— Records for this task —
*-*-*
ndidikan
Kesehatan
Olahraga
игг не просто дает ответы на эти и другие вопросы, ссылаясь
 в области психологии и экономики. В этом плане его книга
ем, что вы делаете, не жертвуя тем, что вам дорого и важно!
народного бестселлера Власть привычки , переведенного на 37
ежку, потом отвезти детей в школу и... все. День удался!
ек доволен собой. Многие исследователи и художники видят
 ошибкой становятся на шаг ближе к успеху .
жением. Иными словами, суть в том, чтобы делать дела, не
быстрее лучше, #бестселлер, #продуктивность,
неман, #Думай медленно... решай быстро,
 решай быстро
*-*-*
— What to produce —
What is the number of lines in the listing above that contain the word "быстро"? Reply with that number alone.

— Solved problem —
2